Best Neighbors Ever

I'm in a lot of shock and not getting much done today because I got the news that our incredible neighbor, John, passed away yesterday after a brief illness.


(terrible picture but best I can do in a quick timeframe)

His story is not mine to tell, but my memories are, and there are so many of them. They are flooding through my mind right now that it's hard to get much else done, so I'm doing what I usually do when that happens and write.

John and his wife Linda were the first people I knew on my block — in fact, I knew them before I bought the house. Linda worked with my friend Elaine at TPT and they welcomed us with open arms and connected us in to everyone immediately. 

Whatever we needed help with, John was there, where it was work on the house or a drink in the back yard next to the chimichanga.

I talked him into stage managing at Jeune Lune and he stayed for awhile as production manager and never held it against me.

He and Linda were always going to great theater, and opera, and we listened to so much music and talked about art at their place. Dinners were so much fun, whether just us, or with friends Peter and Sylvia, or their whole family.

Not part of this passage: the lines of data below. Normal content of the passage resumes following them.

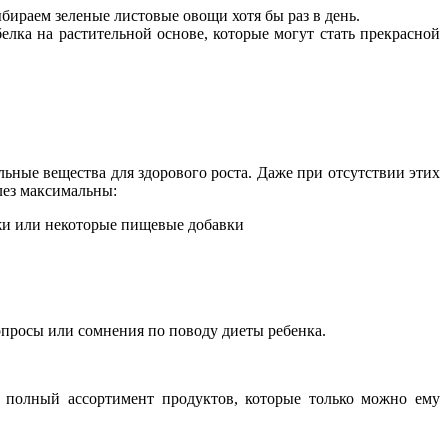
бираем зеленые листовые овощи хотя бы раз в день.
лка на растительной основе, которые могут стать прекрасной
льные вещества для здорового роста. Даже при отсутствии этих
лез максимальны:
жи или некоторые пищевые добавки
вопросы или сомнения по поводу диеты ребенка.
н полный ассортимент продуктов, которые только можно ему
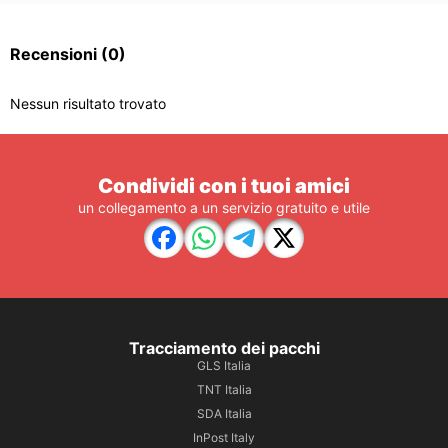
Recensioni
(0)
Nessun risultato trovato
Condividi con i tuoi amici
un collegamento a un servizio gratuito e utile
Tracciamento dei pacchi
GLS Italia
TNT Italia
SDA Italia
InPost Italy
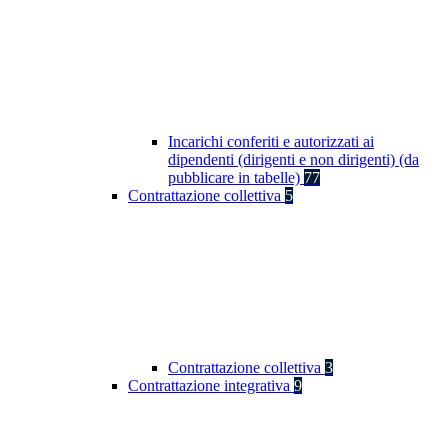
Incarichi conferiti e autorizzati ai
dipendenti (dirigenti e non dirigenti) (da
pubblicare in tabelle)
77
Contrattazione collettiva
5
Contrattazione collettiva
3
Contrattazione integrativa
9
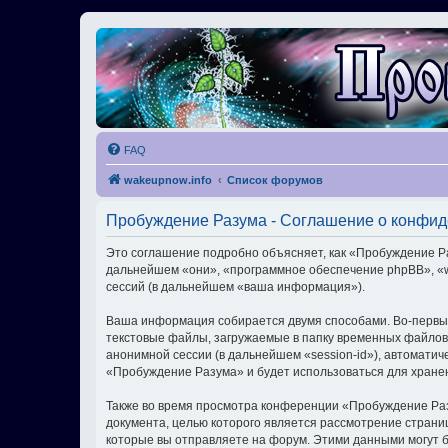
FAQ
wakeupnow.info
Список форумов
Пробуждение Разума - Соглашение о конфи
Это соглашение подробно объясняет, как «Пробуждение Раз
дальнейшем «они», «программное обеспечение phpBB», «w
сессий (в дальнейшем «ваша информация»).
Ваша информация собирается двумя способами. Во-первы
текстовые файлы, загружаемые в папку временных файлов 
анонимной сессии (в дальнейшем «session-id»), автомати
«Пробуждение Разума» и будет использоваться для хране
Также во время просмотра конференции «Пробуждение Раз
документа, целью которого является рассмотрение стран
которые вы отправляете на форум. Этими данными могут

Sitting on the porch checking out what was going on, working at Holcombe Circle, lending his truck, participating in "Ashland Eats Out," Christmas caroling at Holcombe Circle — he was always part of the neighborhood and everything that went on in it.

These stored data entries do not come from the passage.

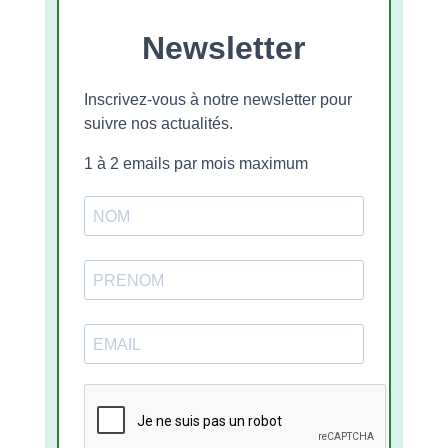
Newsletter
Inscrivez-vous à notre newsletter pour
suivre nos actualités.
1 à 2 emails par mois maximum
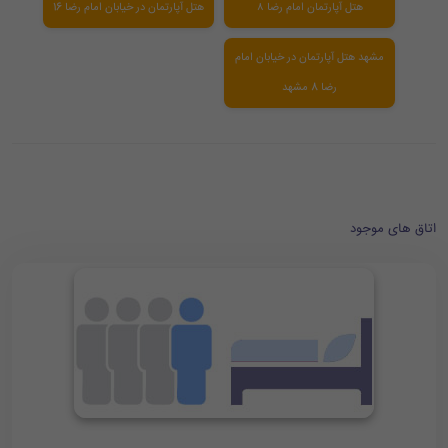
هتل آپارتمان امام رضا ۸
هتل آپارتمان در خیابان امام رضا 16
مشهد هتل آپارتمان در خیابان امام
رضا 8 مشهد
اتاق های موجود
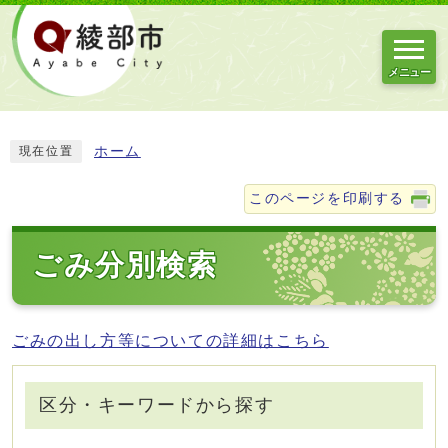
メニュー
ホーム
現在位置
このページを印刷する
ごみ分別検索
ごみの出し方等についての詳細はこちら
区分・キーワードから探す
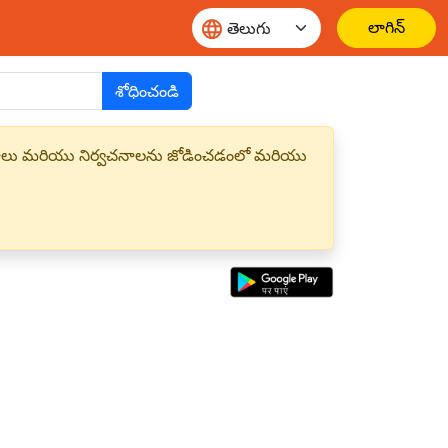
లాగిన్
శోధించండి
్త పదాలు మరియు నిర్వచనాలను జోడించడంలో మరియు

He and Linda were some of the first to meet (and give approval to) Patrick when we first started dating.

The night my mom died (Christmas, even) he made me many martinis and let me blue until I didn't make any sense (which was easy with the martinis).

He always had opinions, but never held it against you when yours didn't match (which quietly converted you anyway).

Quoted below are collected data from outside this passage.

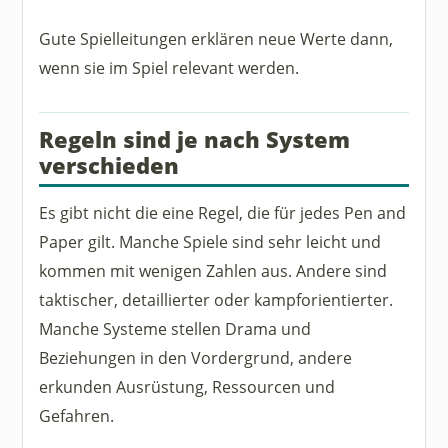
Gute Spielleitungen erklären neue Werte dann,
wenn sie im Spiel relevant werden.
Regeln sind je nach System
verschieden
Es gibt nicht die eine Regel, die für jedes Pen and
Paper gilt. Manche Spiele sind sehr leicht und
kommen mit wenigen Zahlen aus. Andere sind
taktischer, detaillierter oder kampforientierter.
Manche Systeme stellen Drama und
Beziehungen in den Vordergrund, andere
erkunden Ausrüstung, Ressourcen und
Gefahren.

He loved Linda so much. Their wedding anniversary was the same date as our reception, and we took it as a good sign that we would love as long and hard as they did.

He was going to teach Beatrix to play the accordion. The last time his band played we did not make it and I am kicking myself hard now.

I don't think he knew how important he was to so many people.

I don't see all of you enough or tell you enough how much I love you. But I really, really do.